Manganese Upregulates Cellular Prion Protein and Contributes to Altered Stabilization and Proteolysis: Relevance to Role of Metals in Pathogenesis of Prion Disease

Authors: CHOI, CHRISTOPHER - IOWA STATE UNIVERSITY; ANANTHARAM, VELLAREDDY - IOWA STATE UNIVERSITY; MARTIN, DUSTIN - Iowa State University; Nicholson, Eric; Richt, Juergen; KANTHASAMY, ARTHI - Iowa State University; KANTHASAMY, ANUMANTHA - Iowa State University

Submitted to: Toxicological Sciences
Publication Type: Peer Reviewed Journal
Publication Acceptance Date: 2/6/2010
Publication Date: 6/1/2010
Citation: Choi, C.J., Anantharam, V., Martin, D.P., Nicholson, E.M., Richt, J., Kanthasamy, A., Kanthasamy, A. 2010. Manganese Upregulates Cellular Prion Protein and Contributes to Altered Stabilization and Proteolysis: Relevance to Role of Metals in Pathogenesis of Prion Disease. Toxicological Sciences. 115(2):535-546.

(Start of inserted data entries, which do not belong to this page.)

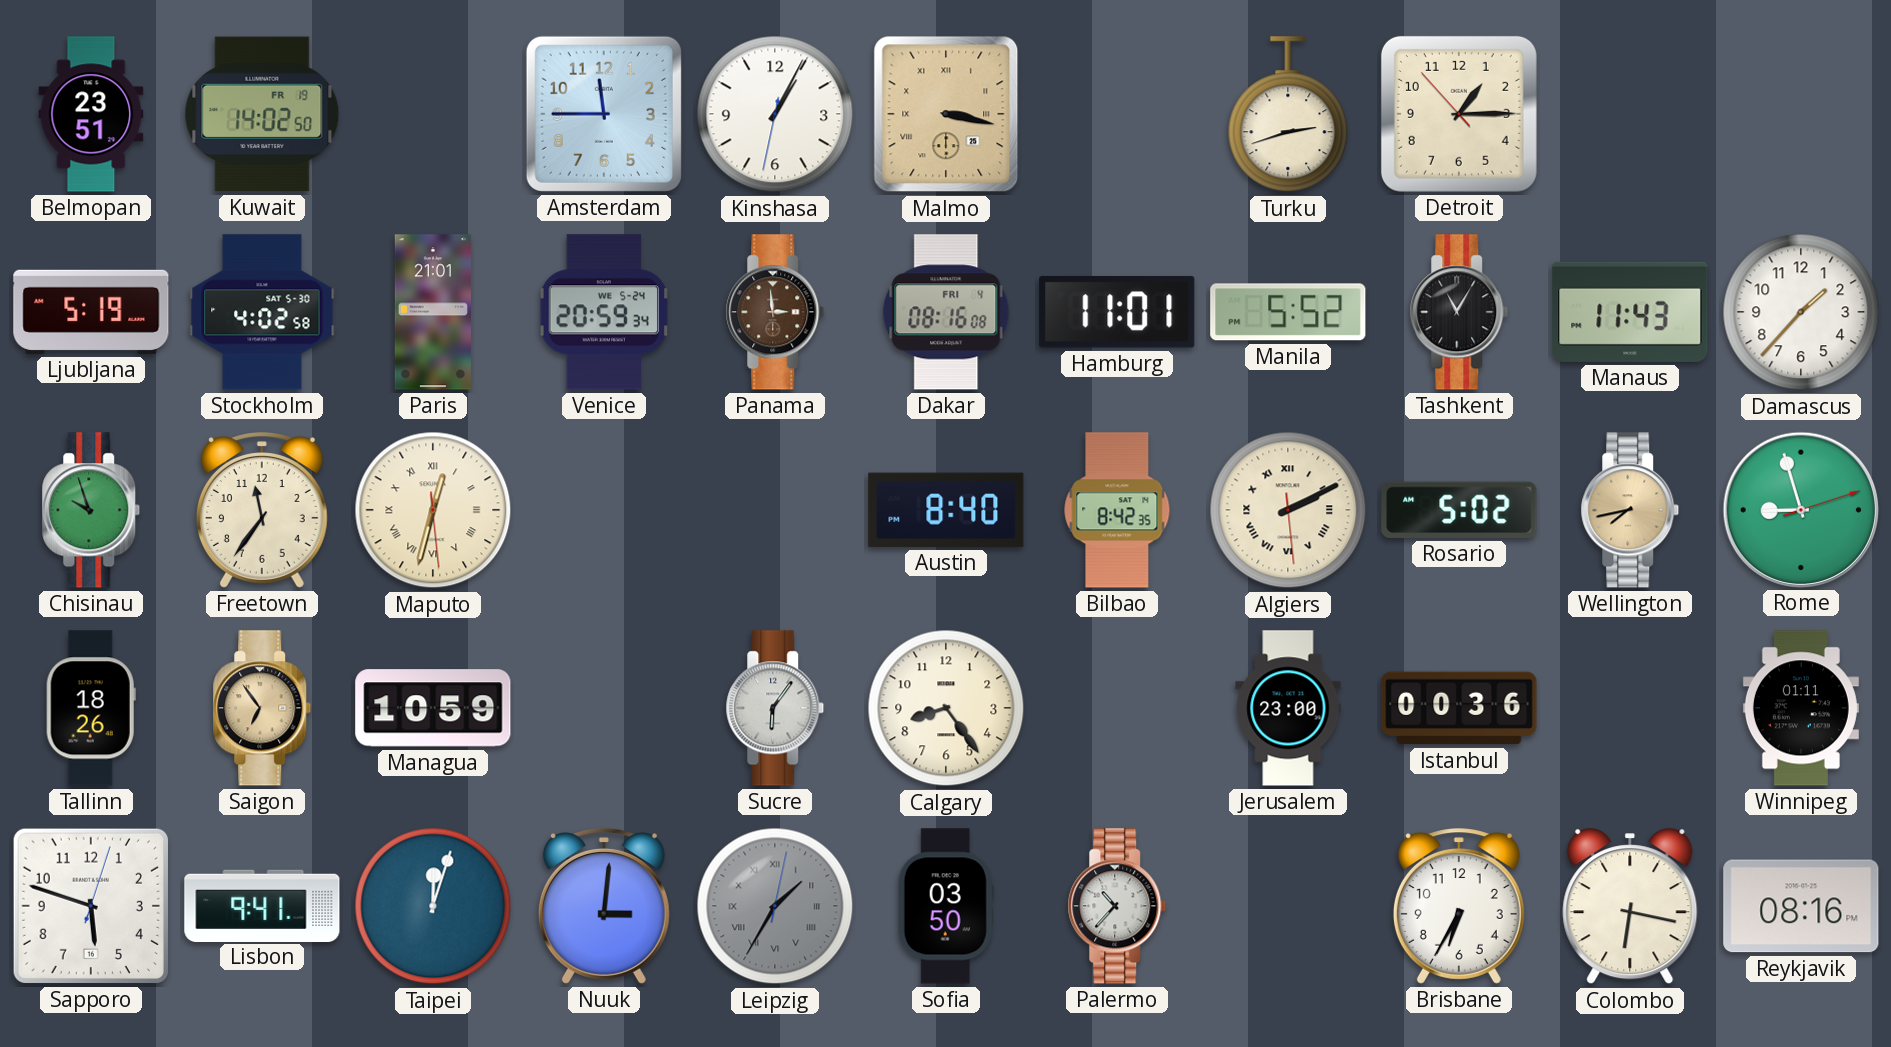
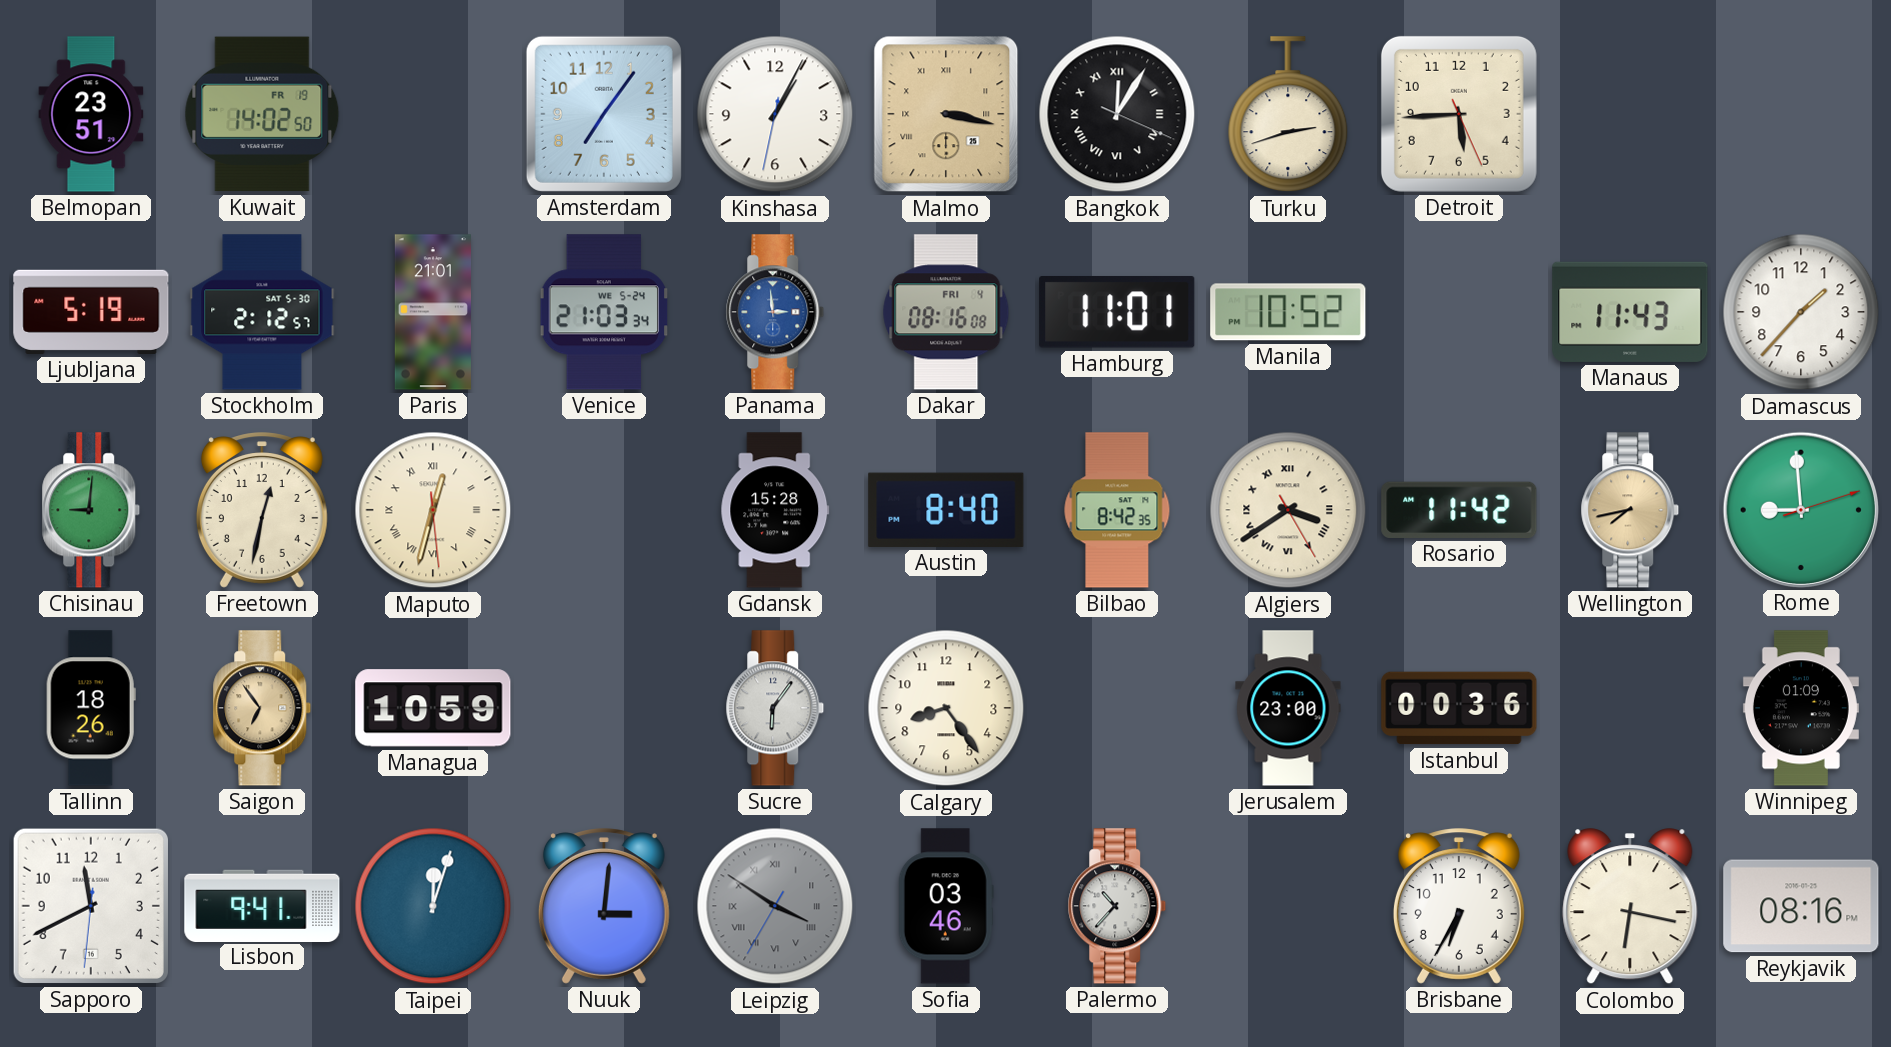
Amsterdam: 11:45 -> 7:06
Bangkok: none -> 12:05
Detroit: 1:14 -> 5:44
Stockholm: 4:02 -> 2:12
Venice: 20:59 -> 21:03
Panama dial: brown -> blue
Manila: 5:52 -> 10:52
Tashkent: 11:05 -> none
Chisinau: 9:57 -> 9:01
Freetown: 11:36 -> 12:32
Gdansk: none -> 15:28
Algiers: 2:10 -> 3:39
Rosario: 5:02 -> 11:42
Rome: 8:57 -> 8:59
Winnipeg: 01:11 -> 01:09
Sapporo: 5:48 -> 11:40
Leipzig: 1:35 -> 3:50
Sofia: 03:50 -> 03:46
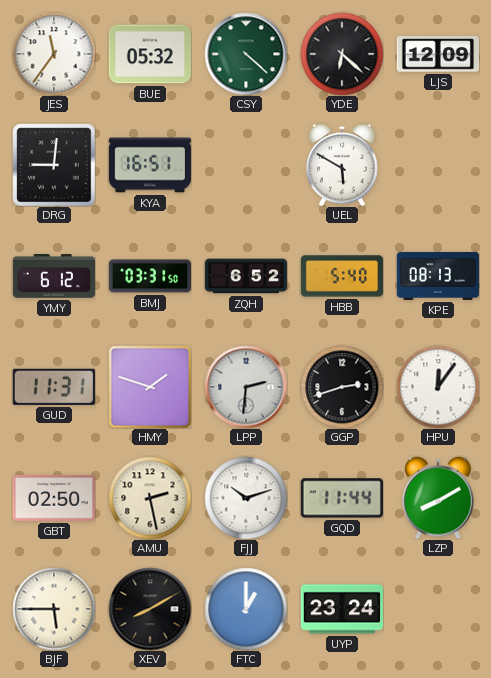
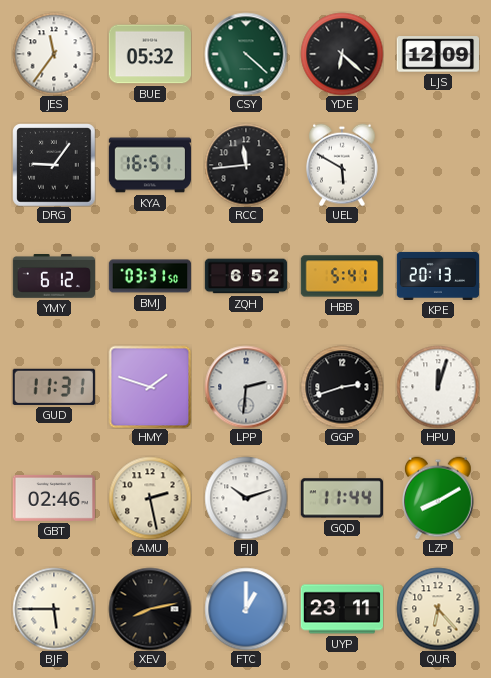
DRG: 9:01 -> 9:06
RCC: none -> 11:44
HBB: 5:40 -> 5:41
KPE: 08:13 -> 20:13
HPU: 12:06 -> 12:03
GBT: 02:50 -> 02:46
XEV: 8:10 -> 8:13
UYP: 23:24 -> 23:11
QUR: none -> 6:23
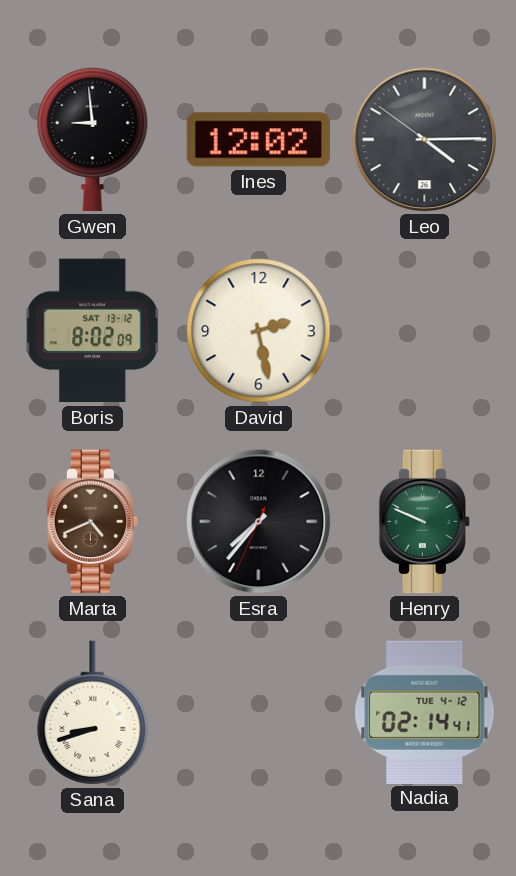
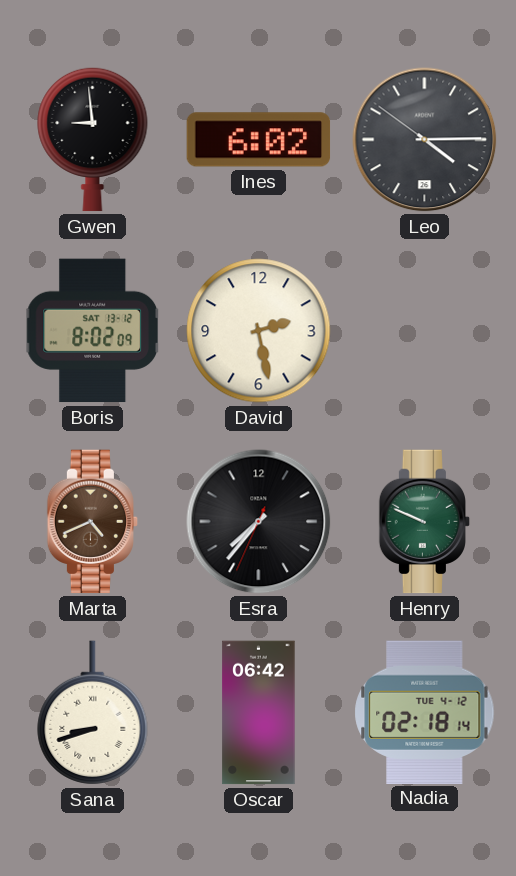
Ines: 12:02 -> 6:02
Oscar: none -> 06:42
Nadia: 02:14 -> 02:18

Interpretive Summary: Prion diseases are the result of abnormal folding of the normal prion protein. It has been suggested that metal ions may alter the normal processing of the prion protein. This study reports increases in the normal prion protein following manganese treatment. Analysis of the mechanism of increased prion protein levels by manganese treatment indicates that the increases most likely arise due to increased resistance of the prion protein to degradation in the cell. Further analysis indicates that for this increased resistance to degradation to occur, manganese must be added to growing cells and that addition of manganese following harvest of the cells has no affect on the degradation of prion protein. These results indicate that while manganese increases prion protein levels, by increasing the resistance of prion protein to degradation, it does so in an indirect manner not through direct interaction with the prion protein.

Technical Abstract: Prion diseases are fatal neurodegenerative diseases resulting from misfolding of normal cellular prion (PrP**C) into an abnormal form of scrapie prion (PrP**Sc). The cellular mechanisms underlying the misfolding of PrP**C are not well understood. Since cellular prion proteins harbor divalent metal binding sites in the N-terminal region, we examined the effect of manganese on PrP**C processing in in vitro models of prion disease. Exposure to manganese significantly increased PrP**C levels both in cytosolic and membrane-rich fractions in a time-dependent manner. Manganese-induced PrP**C upregulation was independent of mRNA transcription or stability. Additionally, manganese treatment did not alter the PrP**C degradation by either proteasomal or lysosomal pathways. Interestingly, pulse-chase analysis showed that the PrP**C turnover rate was significantly altered with manganese treatment, indicating increased stability of PrP**C with the metal exposure. Limited proteolysis studies with proteinase-K further supported that manganese increases the stability of PrP**C. Incubation of mouse brain slice cultures with manganese also resulted in increased prion protein levels and higher intracellular manganese accumulation. Furthermore, exposure of manganese to an infectious prion cell model, mouse RML-infected CAD5 cells, significantly increased prion protein levels. Collectively, our results demonstrate for the first time that divalent metal manganese can alter the stability of prion proteins and suggest that manganese-induced stabilization of prion protein may play a role in prion protein misfolding and prion disease pathogenesis.